Journalism isn’t what it once was. Today, there is a revolving door between journalism, government, politics, and lobbying. Today’s journalist is likely to be tomorrow’s political director.
Look at the case of Mark Magyar, one of Senate President Steve Sweeney's top aides. In December of 2014, Magyar was hired as the Democrat's new Director of Policy and Communications. Magyar had been a statehouse reporter for theAsbury Park Pressand the Bergen Record, as well as the editor of the New Jersey Spotlight.
The corporate and political empire of Democrat Party boss George Norcross – the political machine of which the Senate President is a part – has a history of co-opting or attempting to co-opt local and regional newspapers in that part of New Jersey where his authoritarian rule is almost uncontested. The machine is in the process of solidifying its rule in its southern New Jersey base, while expanding its power across the state – and beyond.
Mark Magyar is the spouse of Elizabeth K. Parker, Co-publisher and Executive Editor of the New Jersey Hills Media Group. The group is controlled by the Recorder Publishing Company, a privately held entity in Bernardsville, that owns and publishes 17 local newspapers in Republican Morris County, Somerset County, and Hunterdon County -- and in Republican towns in Essex County. Their readership comes from towns that usually get the short end of the sick from the Democrats in Trenton. The company also sells other services, including website development, search engine optimization, "Reputation Management", and "Social Media Management".
Newspapers were never as pure and disinterested as their cheerleaders would have us believe, but at least – once upon a time/ just yesterday – they did constitute a locus of power independent of political machines. Not necessarily of their corporate advertisers (per Herman and Chomsky), but certainly of base political machines. Those days are drawing to a close.
We saw evidence of this on Saturday, when the office of Gurbir Grewal, the state Attorney General appointed by Governor Phil Murphy, conspired with Star-Ledger/ NJ.comreporter Rob Jennings to concoct a news headline the Murphy administration could use to undermine the people of Sussex County’s right to vote on Murphy’s Sanctuary State scheme. At issue was a public question on the November ballot, passed by the Freeholders in April, that asks the voters their opinion on whether Sussex County Sheriff Mike Strada should follow American law on illegal immigration – or the directives of the Murphy administration.
The Democrat Murphy administration is arguing that Sussex County taxpayers should not have the right to vote on issues that affect the performance of county functions that they pay for entirely out of their highest-in-the-nation property taxes. Taxation without the right to vote sounds pretty un-American to us.
Concurrent with plans to allow illegal aliens to have drivers licenses and to give incarcerated violent criminals the right to vote and hire lobbyists, the Murphy administration is using Grewal in an attempt to bully and intimidate the elected Freeholders of Sussex County into ending plans to allow the people the right to vote on a public question on the November ballot. Popular sentiment across the state has been running against Murphy, so Grewal’s office was charged with finding a reporter who would provide them with a headline they could use.
Jennings, a former intern with Democrat Governor Mario Cuomo, was used to provide it. Grewal’s office leaked confidential correspondence to Jennings, who promptly wrote a story with the headline: “Sussex County caves to Murphy AG, will not put immigration question on ballot.” It was the journalistic equivalent of performing fellatio for Grewal’s office.
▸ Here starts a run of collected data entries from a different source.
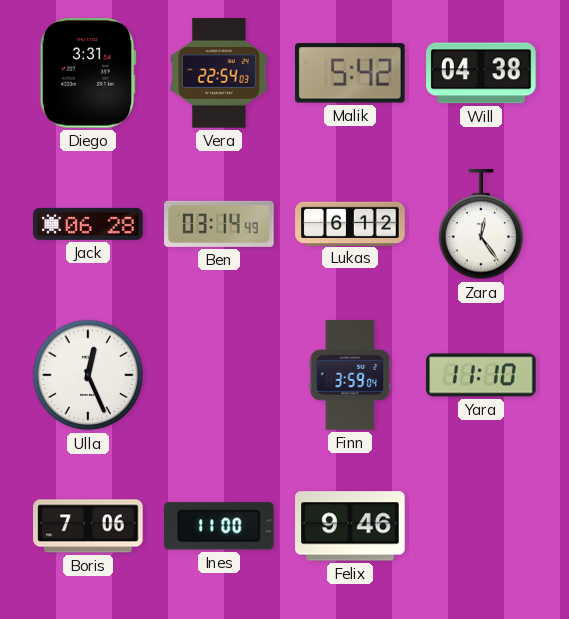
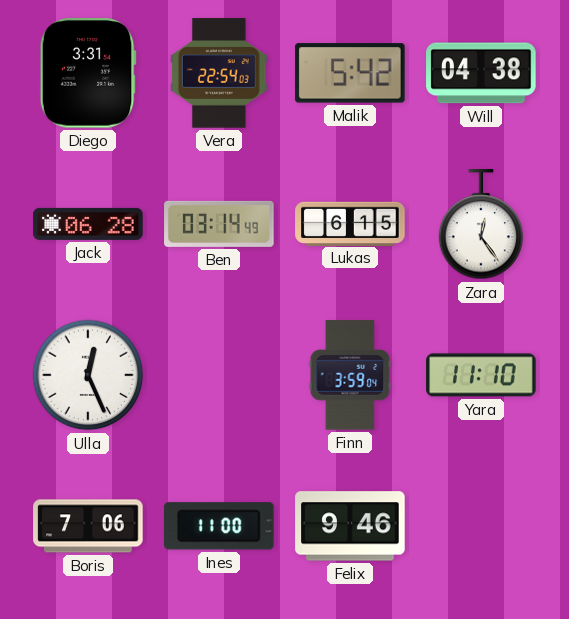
Lukas: 6:12 -> 6:15
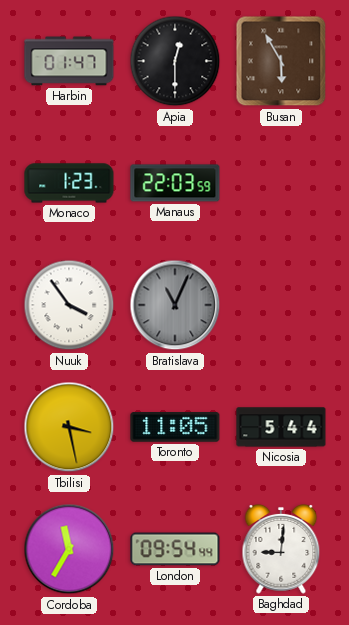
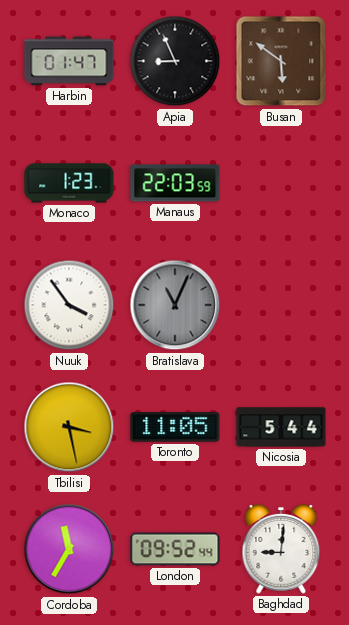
Apia: 12:30 -> 8:56
Busan: 5:55 -> 5:51
London: 09:54 -> 09:52
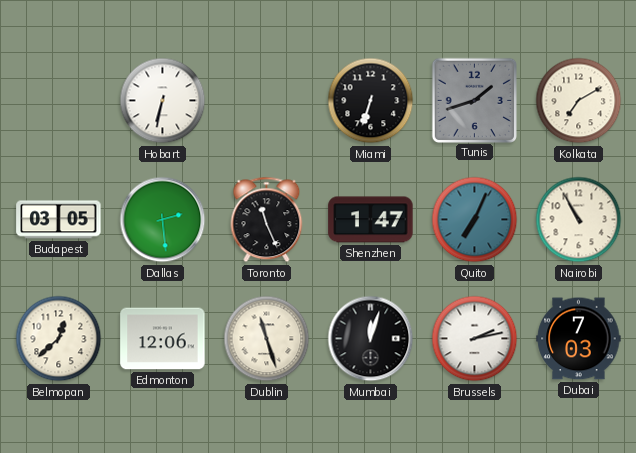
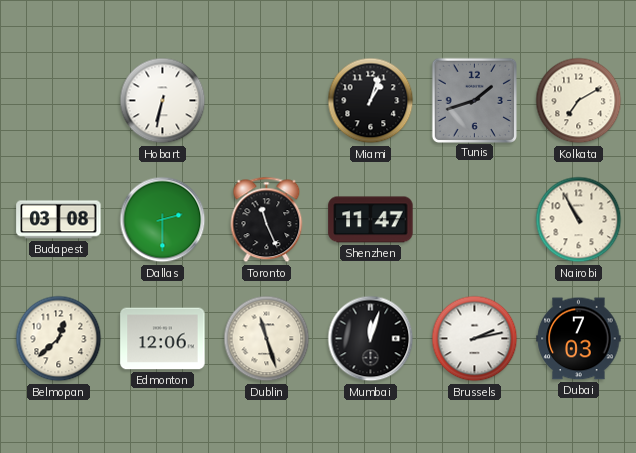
Miami: 6:33 -> 1:03
Budapest: 03:05 -> 03:08
Dallas: 2:29 -> 2:30
Shenzhen: 1:47 -> 11:47
Quito: 7:04 -> none
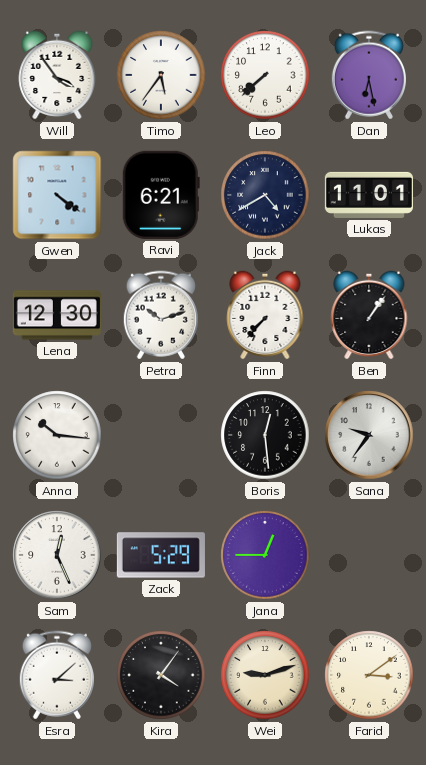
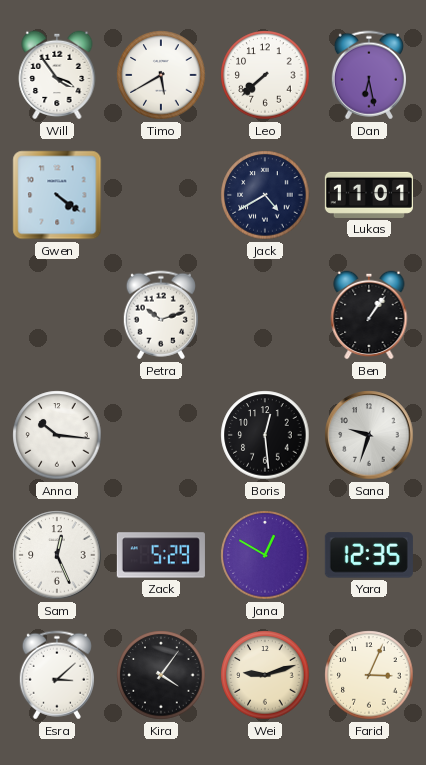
Timo: 5:36 -> 5:40
Ravi: 6:21 -> none
Lena: 12:30 -> none
Finn: 7:37 -> none
Sana: 9:36 -> 9:33
Jana: 12:45 -> 12:50
Yara: none -> 12:35
Farid: 3:09 -> 3:04
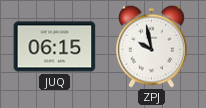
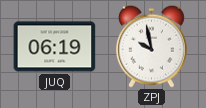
JUQ: 06:15 -> 06:19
Of course, the headline was false. Jennings lied. The Star-Ledgerprinted fake news. Only the County Clerk had “caved”. In fact, the County Freeholder Board had hired a conservative attorney less than 48 hours before to fight the Murphy administration. This special counsel was charged with creating an updated ballot question with language that defeatsthe legal objections raised by the Murphy administration, so that Murphy and his cronies cannot hold up its placement on the ballot through legal maneuverings.
Jennings refused to write about it. Even after he was contacted by Freeholders and the Special Counsel, Jennings refused to correct or update his story. The lie remained published.
Not only did Jennings break the Code of Ethics of the Society of Professional Journalists (SPJ), but Grewal’s office may have broken its professional code as well. Word is that both may face ethical enquiries.
Despite the false headline, the Sussex County Freeholders remain resolved to fight the Murphy administration, with or without the assistance of the County Clerk. And the Freeholders could always bring a lawsuit to compel the Clerk to place the public question on the November ballot.
New Jersey is unique in its forms and ways of political corruption – especially of systemic corruption – in that it rides the wave just ahead of the rest of America. Sadly, it appears that what we once called journalism is on a rapid descent into the realms of propaganda and in future will be little more than coarse party broadsheets -- advertisements using histrionics worthy of Pravdaor the Völkischer Beobachter.